Other countries, including the U.K., do more routine virus sequencing than the U.S., which makes it difficult to know for sure whether the variant is here yet. (Sequencing is the kind of analysis scientists do to determine the variant of a virus causing a particular case, or a particular outbreak.) Viruses have been sequenced in just 51,000 of the 17 million COVID-19 cases in the U.S., according to the Centers for Disease Control and Prevention (CDC). “Given the small fraction of U.S. infections that have been sequenced, the variant could already be in the United States without having been detected,” the agency noted.

If this variant does prove to be more contagious, however, people should expect it to spread further, Katona and Poland say.

While the large number of mutations in this variant have raised questions about how it emerged, it’s not the only virus variant that scientists are investigating. An evolutionarily distant variant with some similar mutations is spreading rapidly in South Africa, according to the ECDC, which could indicate that mutations like this aren’t uncommon. 

How Might Mutations Affect the Vaccine?

Vaccines teach our immune system to respond to a virus by recognizing some key sign of it. Mutations that affect the parts of the virus the immune system recognizes can help a virus thwart a vaccine’s effectiveness.

The first vaccines that have been authorized in the U.S. for COVID-19, made by Moderna and a partnership of Pfizer and BioNTech, target a particular protein—the spike protein—that the coronavirus uses to infect people. So mutations of that protein could potentially make a vaccine less effective, Poland says.

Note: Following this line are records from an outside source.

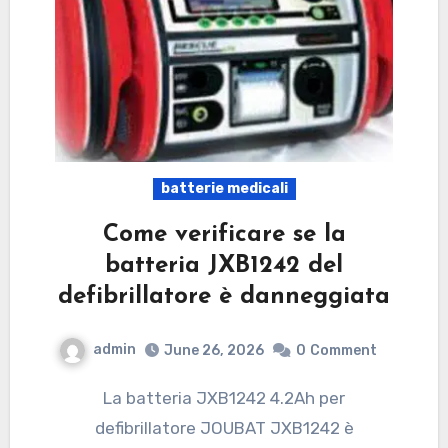
batterie medicali
Come verificare se la
batteria JXB1242 del
defibrillatore è danneggiata
admin
June 26, 2026
0
Comment
La batteria JXB1242 4.2Ah per
defibrillatore JOUBAT JXB1242 è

But even if the mutations in current variants of the virus have some impact on the vaccines’ efficacy, it’s likely that the vaccines could still be highly effective, he says.

Still, we may eventually need new vaccines that target other parts of the SARS-CoV-2 virus, Poland wrote in a commentary for the journal Vaccine, where he’s the editor. 

What Should You Do?

The same advice about stopping the spread of the virus is even more crucial if this mutation spreads faster. “The appropriate action is caution, follow the existing procedures for mask wearing, social distancing, and minimizing the number of potential lines of exposure,” says CR’s Dickerson.

The more the coronavirus spreads, the more it mutates, according to Poland and Katona.

“We are needlessly prolonging the duration and the severity of this pandemic by not following a simple hands, face, space paradigm,” Poland says.